Bunzl was under the cosh on Friday as HSBC downgraded its stance on the distribution and outsourcing group to ‘hold’ from ‘buy’ given the valuation multiples and macroeconomic uncertainty.

“We expect that margins in Europe and UK are likely to be hit by a weaker exchange rate relative to the USD, albeit with a 4-6 months lag due to hedging.”

On a longer-term basis, however, HSBC said the shares remain attractive. It said Bunzl’s target markets tend to be grocery, food service, cleaning and safety, which are by nature defensive.

“In a recessionary environment, investors prefer such defensive exposure. Moreover, if the recession is driven by an industrial slowdown, the consumer exposure may leave Bunzl's volumes relatively more secure.

“More importantly, the company actively focusses on products that are not for resale and represents a small portion of the customer's cost base. These characteristics and ability to switch to lower priced/high gross margin own brand product enables the company to offset some of the input cost fluctuations.”

HSBC said its scenario analysis for Bunzl suggest the company needs to continue delivering on M&A momentum in order to justify the current valuation. If the M&A momentum comes to a halt, the shares’ valuation could easily de-rate to 1,710-1,860p, it said.

The bank lifted its price target on Bunzl to 2,400p from 2,140p.

HSBC downgraded Debenhams to ‘reduce’ from ‘hold’ but nudged the price target up to 55p from 53p, pointing to long-term structural concerns.

The bank said a rally in GBPUSD has supported a rebound in wider sector valuations. However, Debenhams is structurally challenged.

It noted the company has 165 UK department stores with average lease lengths of around 22 years versus around seven to eight years for Next, and M&S with freehold ownership.

“Next and M&S also have a volume-led advantage on price. As a result, Debenhams has less flexibility to reduce fixed costs to adapt to a rapidly evolving, increasingly competitive omnichannel market.”

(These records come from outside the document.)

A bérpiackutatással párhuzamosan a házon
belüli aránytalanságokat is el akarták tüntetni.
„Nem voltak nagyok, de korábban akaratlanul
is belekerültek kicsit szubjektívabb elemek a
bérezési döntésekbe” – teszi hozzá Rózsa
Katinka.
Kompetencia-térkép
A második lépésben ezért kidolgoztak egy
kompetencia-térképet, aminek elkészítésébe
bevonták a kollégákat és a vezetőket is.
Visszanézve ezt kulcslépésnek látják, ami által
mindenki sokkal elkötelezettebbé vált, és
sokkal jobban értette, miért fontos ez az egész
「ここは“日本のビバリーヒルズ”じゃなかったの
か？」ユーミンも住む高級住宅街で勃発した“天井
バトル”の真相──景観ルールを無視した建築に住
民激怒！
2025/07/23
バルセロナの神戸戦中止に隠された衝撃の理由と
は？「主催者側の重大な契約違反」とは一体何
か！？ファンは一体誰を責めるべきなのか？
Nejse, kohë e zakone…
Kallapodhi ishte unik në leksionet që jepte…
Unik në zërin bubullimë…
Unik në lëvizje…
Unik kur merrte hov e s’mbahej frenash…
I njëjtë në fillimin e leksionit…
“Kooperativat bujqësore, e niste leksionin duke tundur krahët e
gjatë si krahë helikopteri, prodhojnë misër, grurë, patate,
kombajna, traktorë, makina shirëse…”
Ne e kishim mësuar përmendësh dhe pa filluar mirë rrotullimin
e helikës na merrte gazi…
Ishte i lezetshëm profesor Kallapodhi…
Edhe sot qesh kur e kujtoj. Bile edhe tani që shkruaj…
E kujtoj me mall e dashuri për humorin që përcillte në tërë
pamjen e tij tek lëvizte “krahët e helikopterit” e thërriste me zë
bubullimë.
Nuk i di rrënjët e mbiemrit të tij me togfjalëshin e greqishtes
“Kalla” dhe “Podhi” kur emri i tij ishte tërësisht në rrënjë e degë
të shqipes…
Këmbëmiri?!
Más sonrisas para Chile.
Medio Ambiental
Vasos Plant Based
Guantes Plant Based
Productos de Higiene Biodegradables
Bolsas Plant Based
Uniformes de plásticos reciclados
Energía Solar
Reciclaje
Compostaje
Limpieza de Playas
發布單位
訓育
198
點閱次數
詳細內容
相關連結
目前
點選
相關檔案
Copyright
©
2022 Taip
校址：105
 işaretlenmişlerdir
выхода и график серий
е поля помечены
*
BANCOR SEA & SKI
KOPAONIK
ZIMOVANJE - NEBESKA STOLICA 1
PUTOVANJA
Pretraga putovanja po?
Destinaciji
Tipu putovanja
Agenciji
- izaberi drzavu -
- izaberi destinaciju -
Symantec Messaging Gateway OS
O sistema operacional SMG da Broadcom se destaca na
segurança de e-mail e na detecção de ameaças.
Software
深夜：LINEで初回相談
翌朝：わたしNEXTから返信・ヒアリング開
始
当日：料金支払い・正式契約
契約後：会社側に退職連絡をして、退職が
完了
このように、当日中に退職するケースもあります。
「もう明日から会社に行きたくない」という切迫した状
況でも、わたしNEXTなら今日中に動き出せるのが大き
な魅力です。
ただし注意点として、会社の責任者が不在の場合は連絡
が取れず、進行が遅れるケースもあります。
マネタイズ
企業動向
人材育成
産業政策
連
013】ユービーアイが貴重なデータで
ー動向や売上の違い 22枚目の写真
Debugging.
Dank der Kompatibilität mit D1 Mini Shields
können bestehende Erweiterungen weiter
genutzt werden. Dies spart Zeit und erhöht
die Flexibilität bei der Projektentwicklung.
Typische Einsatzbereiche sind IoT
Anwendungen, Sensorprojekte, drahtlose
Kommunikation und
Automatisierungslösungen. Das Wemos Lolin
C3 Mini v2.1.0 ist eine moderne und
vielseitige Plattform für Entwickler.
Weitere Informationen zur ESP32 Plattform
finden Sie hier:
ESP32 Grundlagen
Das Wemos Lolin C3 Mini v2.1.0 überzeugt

The bank said that while new chief executive Sergio Bucher – ex-Amazon Fashion Europe, Puma, Nike, Inditex – arrives in October and is likely to drive change, any clarity on strategy seems unlikely before the interim results in April 2017. In addition, the investment required to reposition the group as an online play on international markets, or to restructure UK property exposure, is likely to be significant.

“In the interim, we expect competition to increase, driven by a challenging macro and price repositioning at key competitors.”

UBS upgraded Randgold Resources to ‘buy’ from ‘neutral’ with an unchanged price target to 9,750p on the back of share price weakness and strong momentum in the second half of 2016.

UBS said that following a correction of more than 20% from the stock’s July 2016 peak, the risk/reward is now attractive, hence the upgrade.

The bank said it reckons Randgold can meet full-year 2016 production guidance, which will provide the group with strong operating momentum in the second half versus low market expectations.

UBS said two consecutive quarters of weak operating performance have left investors questioning the company’s reputation as a reliable operator that warrants a premium valuation.

The bank, however, said it was encouraging that Randgold provided very clear details in the second-quarter results on throughput/grades/recoveries required at each asset in the third and fourth quarter to achieve the FY16 group production target of 1.25moz.

“We also believe the market underestimates the potential for a material lift in the 2017 dividend that would clearly differentiate Randgold from its global gold mining peers.”

In addition, the bank said it likes Randgold’s low cost position, stable medium-term production, full year 2017 free cash flow and strong balance sheet.